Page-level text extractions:
——
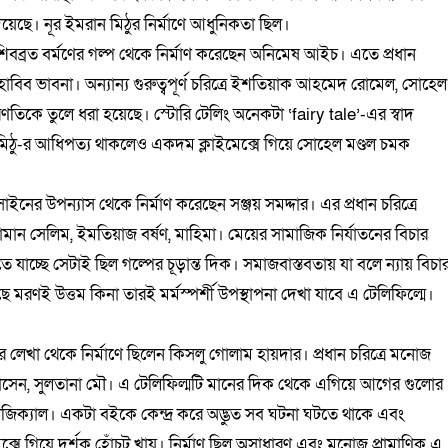
য়েছে। নূর ইমরান মিঠুর নির্মাণে আধুনিকতা ছিল।
শিবব্রত বর্মণের গল্প থেকে নির্মাণ করেছেন অনিমেষ আইচ। এতে প্রধান
হাবিব ভাবনা। অন্যান্য গুরুত্বপূর্ণ চরিত্রে ইশতিয়াক আহমেদ রোমেল, সোহেল
তিকে তুলে ধরা হয়েছে। স্টোরি টেলিং অনেকটা ‘fairy tale’-এর স্বাদ
ান মিঠু-র আধিপত্য থাকলেও একদম ক্লাইমেক্সে গিয়ে সোহেল মণ্ডল চমক
ইনের উপন্যাস থেকে নির্মাণ করেছেন সঞ্জয় সমদ্দার। এর প্রধান চরিত্রে
দুজ্জামান সেলিম, ইমতিয়াজ বর্ষণ, মাহিমা। মেয়ের সামাজিক নির্যাতনের বিচার
াচ্ছে সেটাই ছিল গল্পের চূড়ান্ত দিক। সমাজবাস্তবতায় যা বলে ন্যায় বিচা
মরণই উত্তম কিনা তারই মর্মস্পর্শী উপস্থাপনা দেখা যাবে এ টেলিফিল্মে।
ের লেখা থেকে নির্মাণে ছিলেন কিসলু গোলাম হায়দার। প্রধান চরিত্রে মনোজ
াত হোসেন, সুলতানা মৌ। এ টেলিফিল্মটি মানের দিক থেকে এগিয়ে আগের গুলোর
জিক্যাল। একটা বইকে কেন্দ্র করে অদ্ভুত সব ঘটনা ঘটতে থাকে এবং
াইমেক্সে গিয়ে দর্শক হোঁচট খায়। নির্মাণ ছিল অসাধারণ এবং মনোজ প্রামাণিক এ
——
HOW TO COMPLETE THIS TASK:
Repeat the data above starting at the line with "তিকে তুলে ধরা" and ending at its last line, exactly, with no other lines.

SOLVED PROBLEM:
তিকে তুলে ধরা হয়েছে। স্টোরি টেলিং অনেকটা ‘fairy tale’-এর স্বাদ
ান মিঠু-র আধিপত্য থাকলেও একদম ক্লাইমেক্সে গিয়ে সোহেল মণ্ডল চমক
ইনের উপন্যাস থেকে নির্মাণ করেছেন সঞ্জয় সমদ্দার। এর প্রধান চরিত্রে
দুজ্জামান সেলিম, ইমতিয়াজ বর্ষণ, মাহিমা। মেয়ের সামাজিক নির্যাতনের বিচার
াচ্ছে সেটাই ছিল গল্পের চূড়ান্ত দিক। সমাজবাস্তবতায় যা বলে ন্যায় বিচা
মরণই উত্তম কিনা তারই মর্মস্পর্শী উপস্থাপনা দেখা যাবে এ টেলিফিল্মে।
ের লেখা থেকে নির্মাণে ছিলেন কিসলু গোলাম হায়দার। প্রধান চরিত্রে মনোজ
াত হোসেন, সুলতানা মৌ। এ টেলিফিল্মটি মানের দিক থেকে এগিয়ে আগের গুলোর
জিক্যাল। একটা বইকে কেন্দ্র করে অদ্ভুত সব ঘটনা ঘটতে থাকে এবং
াইমেক্সে গিয়ে দর্শক হোঁচট খায়। নির্মাণ ছিল অসাধারণ এবং মনোজ প্রামাণিক এ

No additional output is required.